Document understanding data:
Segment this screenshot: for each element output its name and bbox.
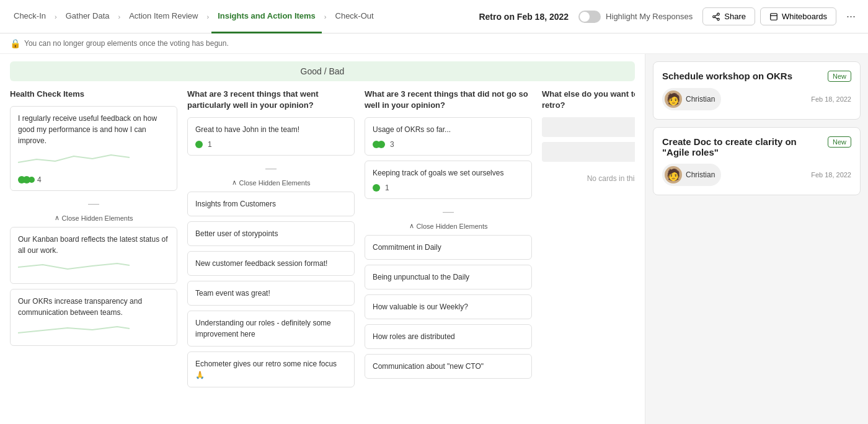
nav-step-action-review[interactable]: Action Item Review — [123, 0, 204, 33]
close-hidden-bad[interactable]: ∧ Close Hidden Elements — [365, 219, 532, 235]
user-chip-2: 🧑 Christian — [662, 164, 721, 186]
close-hidden-health[interactable]: ∧ Close Hidden Elements — [10, 211, 177, 227]
column-went-bad: What are 3 recent things that did not go… — [365, 89, 532, 424]
nav-step-checkin[interactable]: Check-In — [7, 0, 52, 33]
user-chip-1: 🧑 Christian — [662, 88, 721, 110]
no-cards-label: No cards in this column — [542, 167, 635, 190]
column-else: What else do you want to discuss in our … — [542, 89, 635, 424]
share-icon — [712, 12, 720, 21]
svg-line-3 — [715, 17, 717, 18]
chevron-icon: › — [204, 13, 211, 20]
action-date-2: Feb 18, 2022 — [811, 171, 851, 179]
column-header-bad: What are 3 recent things that did not go… — [365, 89, 532, 111]
card-bad-unpunctual: Being unpunctual to the Daily — [365, 265, 532, 289]
close-hidden-well[interactable]: ∧ Close Hidden Elements — [187, 176, 355, 192]
nav-step-checkout[interactable]: Check-Out — [329, 0, 380, 33]
good-bad-banner: Good / Bad — [10, 61, 635, 81]
chevron-icon: › — [52, 13, 60, 20]
card-bad-1: Usage of OKRs so far... 3 — [365, 117, 532, 156]
column-went-well: What are 3 recent things that went parti… — [187, 89, 355, 424]
top-nav: Check-In › Gather Data › Action Item Rev… — [0, 0, 868, 33]
card-well-event: Team event was great! — [187, 281, 355, 306]
card-bad-cto: Communication about "new CTO" — [365, 354, 532, 379]
more-button[interactable]: ··· — [841, 7, 861, 25]
columns-row: Health Check Items I regularly receive u… — [10, 89, 635, 424]
card-well-roles: Understanding our roles - definitely som… — [187, 311, 355, 347]
svg-point-0 — [717, 13, 720, 15]
card-bad-commitment: Commitment in Daily — [365, 235, 532, 260]
svg-point-1 — [713, 15, 715, 18]
action-title-2: Create Doc to create clarity on "Agile r… — [662, 136, 823, 157]
svg-point-2 — [717, 18, 720, 20]
column-header-else: What else do you want to discuss in our … — [542, 89, 635, 111]
warning-icon: 🔒 — [10, 38, 20, 48]
chevron-icon: › — [116, 13, 123, 20]
col4-input-1 — [542, 117, 635, 137]
nav-step-gather[interactable]: Gather Data — [60, 0, 116, 33]
avatar-1: 🧑 — [665, 91, 682, 108]
svg-rect-5 — [771, 13, 777, 20]
card-bad-weekly: How valuable is our Weekly? — [365, 294, 532, 319]
user-name-2: Christian — [686, 170, 715, 179]
sparkline-health-3 — [18, 322, 130, 337]
highlight-label: Highlight My Responses — [606, 12, 693, 21]
sparkline-health-2 — [18, 260, 130, 275]
column-health: Health Check Items I regularly receive u… — [10, 89, 177, 424]
share-button[interactable]: Share — [702, 7, 755, 25]
card-health-2: Our Kanban board reflects the latest sta… — [10, 227, 177, 284]
right-sidebar: Schedule workshop on OKRs New 🧑 Christia… — [645, 54, 868, 424]
badge-new-2: New — [828, 136, 851, 148]
card-well-feedback: New customer feedback session format! — [187, 251, 355, 276]
columns-area: Good / Bad Health Check Items I regularl… — [0, 54, 645, 424]
whiteboard-button[interactable]: Whiteboards — [760, 7, 836, 25]
card-bad-roles-dist: How roles are distributed — [365, 324, 532, 349]
col4-input-2 — [542, 142, 635, 162]
card-well-echometer: Echometer gives our retro some nice focu… — [187, 351, 355, 387]
action-card-2: Create Doc to create clarity on "Agile r… — [653, 127, 861, 195]
card-health-3: Our OKRs increase transparency and commu… — [10, 289, 177, 346]
warning-bar: 🔒 You can no longer group elements once … — [0, 33, 868, 54]
action-title-1: Schedule workshop on OKRs — [662, 71, 823, 81]
action-date-1: Feb 18, 2022 — [811, 95, 851, 103]
action-card-1: Schedule workshop on OKRs New 🧑 Christia… — [653, 61, 861, 120]
column-header-well: What are 3 recent things that went parti… — [187, 89, 355, 111]
retro-label: Retro on Feb 18, 2022 — [479, 12, 569, 22]
whiteboard-icon — [769, 12, 778, 21]
nav-step-insights[interactable]: Insights and Action Items — [211, 0, 322, 33]
highlight-toggle[interactable] — [578, 11, 601, 23]
card-well-insights: Insights from Customers — [187, 192, 355, 216]
chevron-icon: › — [322, 13, 329, 20]
card-well-1: Great to have John in the team! 1 — [187, 117, 355, 156]
user-name-1: Christian — [686, 95, 715, 104]
highlight-toggle-row: Highlight My Responses — [578, 11, 693, 23]
card-well-storypoints: Better user of storypoints — [187, 221, 355, 246]
vote-row: 4 — [18, 175, 169, 184]
sparkline-health-1 — [18, 150, 130, 169]
card-bad-2: Keeping track of goals we set ourselves … — [365, 161, 532, 199]
card-health-1: I regularly receive useful feedback on h… — [10, 106, 177, 191]
svg-line-4 — [715, 14, 717, 15]
main-content: Good / Bad Health Check Items I regularl… — [0, 54, 868, 424]
avatar-2: 🧑 — [665, 166, 682, 183]
badge-new-1: New — [828, 71, 851, 82]
column-header-health: Health Check Items — [10, 89, 177, 100]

Task directions –
Would you copy out every line in the records that includes the string "insights"?

Written answer –
nav-step-insights[interactable]: Insights and Action Items — [211, 0, 322, 33]
card-well-insights: Insights from Customers — [187, 192, 355, 216]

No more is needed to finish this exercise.